• **What you will do**: For the entries that follow, tally the lines holding the string "anderer". Give the total and nothing else.

━━ Provided records ━━

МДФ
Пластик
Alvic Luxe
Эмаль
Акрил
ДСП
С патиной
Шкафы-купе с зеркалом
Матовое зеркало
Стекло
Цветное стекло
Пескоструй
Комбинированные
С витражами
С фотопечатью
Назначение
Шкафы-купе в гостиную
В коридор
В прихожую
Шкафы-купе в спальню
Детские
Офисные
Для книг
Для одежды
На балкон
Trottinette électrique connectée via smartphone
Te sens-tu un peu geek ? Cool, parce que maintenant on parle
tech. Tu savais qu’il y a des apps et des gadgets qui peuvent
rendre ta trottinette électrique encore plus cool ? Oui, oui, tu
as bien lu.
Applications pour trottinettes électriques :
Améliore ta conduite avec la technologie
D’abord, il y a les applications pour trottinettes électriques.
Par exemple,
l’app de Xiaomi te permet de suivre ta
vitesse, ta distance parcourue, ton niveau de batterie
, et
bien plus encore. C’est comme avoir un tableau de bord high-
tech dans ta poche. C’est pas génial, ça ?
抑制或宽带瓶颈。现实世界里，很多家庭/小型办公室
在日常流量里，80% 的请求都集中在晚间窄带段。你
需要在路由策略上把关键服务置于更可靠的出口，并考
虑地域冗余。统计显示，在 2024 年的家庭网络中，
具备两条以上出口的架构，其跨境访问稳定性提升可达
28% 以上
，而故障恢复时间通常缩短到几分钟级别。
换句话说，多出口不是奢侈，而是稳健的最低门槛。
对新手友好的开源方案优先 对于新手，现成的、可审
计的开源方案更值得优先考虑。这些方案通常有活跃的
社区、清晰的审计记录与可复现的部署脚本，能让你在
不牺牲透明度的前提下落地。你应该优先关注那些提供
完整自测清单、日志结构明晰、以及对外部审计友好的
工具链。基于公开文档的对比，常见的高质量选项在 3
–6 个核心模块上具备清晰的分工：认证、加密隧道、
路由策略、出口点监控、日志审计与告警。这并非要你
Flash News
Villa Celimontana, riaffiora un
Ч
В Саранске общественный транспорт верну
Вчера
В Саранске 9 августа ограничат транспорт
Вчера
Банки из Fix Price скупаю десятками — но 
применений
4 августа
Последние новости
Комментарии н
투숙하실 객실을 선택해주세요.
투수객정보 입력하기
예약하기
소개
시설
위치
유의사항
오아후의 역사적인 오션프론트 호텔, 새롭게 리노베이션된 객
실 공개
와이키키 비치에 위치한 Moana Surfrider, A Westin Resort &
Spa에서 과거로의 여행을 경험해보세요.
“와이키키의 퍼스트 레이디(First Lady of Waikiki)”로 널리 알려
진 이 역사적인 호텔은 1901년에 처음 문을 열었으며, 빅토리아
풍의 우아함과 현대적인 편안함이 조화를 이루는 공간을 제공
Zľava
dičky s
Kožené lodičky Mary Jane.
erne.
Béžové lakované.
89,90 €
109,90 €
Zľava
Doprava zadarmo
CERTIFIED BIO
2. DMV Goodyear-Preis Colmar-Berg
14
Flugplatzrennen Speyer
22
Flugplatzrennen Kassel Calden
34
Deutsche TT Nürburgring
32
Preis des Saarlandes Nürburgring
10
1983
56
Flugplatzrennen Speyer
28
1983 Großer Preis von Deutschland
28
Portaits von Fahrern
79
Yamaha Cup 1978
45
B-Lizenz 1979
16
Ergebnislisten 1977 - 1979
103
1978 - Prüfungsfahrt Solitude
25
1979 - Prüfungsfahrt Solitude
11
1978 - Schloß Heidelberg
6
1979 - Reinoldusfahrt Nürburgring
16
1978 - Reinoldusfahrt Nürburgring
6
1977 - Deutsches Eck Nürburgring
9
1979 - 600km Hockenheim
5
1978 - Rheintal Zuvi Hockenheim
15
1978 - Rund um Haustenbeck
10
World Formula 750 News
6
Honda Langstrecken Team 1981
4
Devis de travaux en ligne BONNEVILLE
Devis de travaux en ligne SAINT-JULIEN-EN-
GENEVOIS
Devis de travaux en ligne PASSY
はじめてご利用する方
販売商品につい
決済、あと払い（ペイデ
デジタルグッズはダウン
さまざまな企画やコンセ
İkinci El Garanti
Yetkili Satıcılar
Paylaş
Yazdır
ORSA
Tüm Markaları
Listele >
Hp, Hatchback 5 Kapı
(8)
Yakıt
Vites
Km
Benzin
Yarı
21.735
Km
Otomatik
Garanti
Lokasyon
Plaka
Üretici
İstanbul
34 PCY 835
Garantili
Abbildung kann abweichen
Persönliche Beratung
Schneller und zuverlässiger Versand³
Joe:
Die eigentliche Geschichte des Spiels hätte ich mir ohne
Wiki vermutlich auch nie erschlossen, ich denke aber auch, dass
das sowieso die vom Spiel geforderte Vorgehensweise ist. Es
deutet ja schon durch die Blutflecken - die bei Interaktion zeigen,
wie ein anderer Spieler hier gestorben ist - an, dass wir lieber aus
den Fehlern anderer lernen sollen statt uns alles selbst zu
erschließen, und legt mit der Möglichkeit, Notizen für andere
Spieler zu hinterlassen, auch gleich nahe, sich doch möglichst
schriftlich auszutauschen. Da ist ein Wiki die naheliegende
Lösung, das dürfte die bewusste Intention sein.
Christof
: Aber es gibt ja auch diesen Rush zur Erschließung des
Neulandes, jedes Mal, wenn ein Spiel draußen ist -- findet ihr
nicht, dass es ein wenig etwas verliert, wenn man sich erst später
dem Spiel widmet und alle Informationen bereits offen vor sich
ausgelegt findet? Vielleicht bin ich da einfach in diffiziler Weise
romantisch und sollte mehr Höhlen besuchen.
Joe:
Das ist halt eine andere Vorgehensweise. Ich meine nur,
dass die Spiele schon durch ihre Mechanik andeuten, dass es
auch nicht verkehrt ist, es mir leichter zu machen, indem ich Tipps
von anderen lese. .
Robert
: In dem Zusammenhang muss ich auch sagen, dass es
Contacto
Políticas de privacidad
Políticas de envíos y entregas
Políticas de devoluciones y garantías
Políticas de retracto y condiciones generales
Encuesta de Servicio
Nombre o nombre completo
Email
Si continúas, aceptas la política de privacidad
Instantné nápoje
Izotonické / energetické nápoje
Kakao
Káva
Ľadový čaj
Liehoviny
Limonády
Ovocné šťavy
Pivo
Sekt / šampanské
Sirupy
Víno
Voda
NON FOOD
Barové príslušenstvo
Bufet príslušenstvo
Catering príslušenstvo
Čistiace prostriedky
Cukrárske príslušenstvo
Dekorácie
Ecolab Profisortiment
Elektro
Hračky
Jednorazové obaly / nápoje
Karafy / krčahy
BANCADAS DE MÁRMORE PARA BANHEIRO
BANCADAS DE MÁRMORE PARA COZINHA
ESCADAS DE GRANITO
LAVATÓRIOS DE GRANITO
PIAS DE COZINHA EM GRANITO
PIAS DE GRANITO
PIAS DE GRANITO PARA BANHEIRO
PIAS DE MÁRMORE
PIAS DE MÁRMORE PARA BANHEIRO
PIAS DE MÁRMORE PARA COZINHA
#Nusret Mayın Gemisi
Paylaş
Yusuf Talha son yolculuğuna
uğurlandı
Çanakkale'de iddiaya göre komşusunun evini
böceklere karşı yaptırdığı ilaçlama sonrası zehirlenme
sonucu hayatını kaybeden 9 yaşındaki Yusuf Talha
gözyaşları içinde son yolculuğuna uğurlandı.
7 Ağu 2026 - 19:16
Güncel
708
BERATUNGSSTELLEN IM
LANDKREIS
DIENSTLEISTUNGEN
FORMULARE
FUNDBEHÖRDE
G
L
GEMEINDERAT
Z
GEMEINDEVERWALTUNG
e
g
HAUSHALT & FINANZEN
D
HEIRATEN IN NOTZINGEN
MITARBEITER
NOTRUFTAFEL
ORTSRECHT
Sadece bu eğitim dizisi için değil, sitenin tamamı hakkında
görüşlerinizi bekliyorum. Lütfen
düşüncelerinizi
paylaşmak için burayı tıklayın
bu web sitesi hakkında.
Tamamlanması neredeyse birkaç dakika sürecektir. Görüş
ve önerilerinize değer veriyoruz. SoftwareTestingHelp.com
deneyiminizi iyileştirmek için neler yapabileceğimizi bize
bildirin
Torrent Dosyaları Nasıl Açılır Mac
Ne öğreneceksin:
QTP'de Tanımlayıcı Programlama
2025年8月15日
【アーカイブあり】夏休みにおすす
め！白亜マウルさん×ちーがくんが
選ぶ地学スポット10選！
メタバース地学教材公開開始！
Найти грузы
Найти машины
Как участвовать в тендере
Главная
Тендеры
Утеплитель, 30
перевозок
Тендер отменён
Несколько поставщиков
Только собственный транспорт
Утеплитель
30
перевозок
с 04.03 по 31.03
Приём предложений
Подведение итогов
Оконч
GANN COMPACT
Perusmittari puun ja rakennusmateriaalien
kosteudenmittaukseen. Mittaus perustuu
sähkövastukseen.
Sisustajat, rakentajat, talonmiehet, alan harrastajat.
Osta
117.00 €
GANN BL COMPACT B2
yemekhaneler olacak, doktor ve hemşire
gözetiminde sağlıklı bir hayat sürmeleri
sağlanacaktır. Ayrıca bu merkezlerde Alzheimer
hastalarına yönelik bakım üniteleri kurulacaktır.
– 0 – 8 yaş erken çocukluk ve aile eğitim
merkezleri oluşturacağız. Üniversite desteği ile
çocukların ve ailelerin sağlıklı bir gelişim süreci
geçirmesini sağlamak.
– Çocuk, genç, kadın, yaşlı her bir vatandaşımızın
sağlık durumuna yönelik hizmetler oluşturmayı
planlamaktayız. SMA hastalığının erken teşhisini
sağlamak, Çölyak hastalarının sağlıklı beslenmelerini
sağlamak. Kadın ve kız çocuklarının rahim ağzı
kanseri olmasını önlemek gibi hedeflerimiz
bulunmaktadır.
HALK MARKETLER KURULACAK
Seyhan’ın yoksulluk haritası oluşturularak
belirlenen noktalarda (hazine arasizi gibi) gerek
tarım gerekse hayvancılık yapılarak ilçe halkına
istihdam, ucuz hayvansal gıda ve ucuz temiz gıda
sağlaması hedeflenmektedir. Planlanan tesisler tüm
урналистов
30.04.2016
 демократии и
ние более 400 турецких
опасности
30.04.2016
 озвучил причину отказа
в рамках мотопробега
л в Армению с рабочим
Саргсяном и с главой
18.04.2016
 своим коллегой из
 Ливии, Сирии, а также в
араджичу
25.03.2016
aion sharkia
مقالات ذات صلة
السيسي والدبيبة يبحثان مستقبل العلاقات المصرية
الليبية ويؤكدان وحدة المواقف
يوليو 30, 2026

━━━

• **Task answer**: 2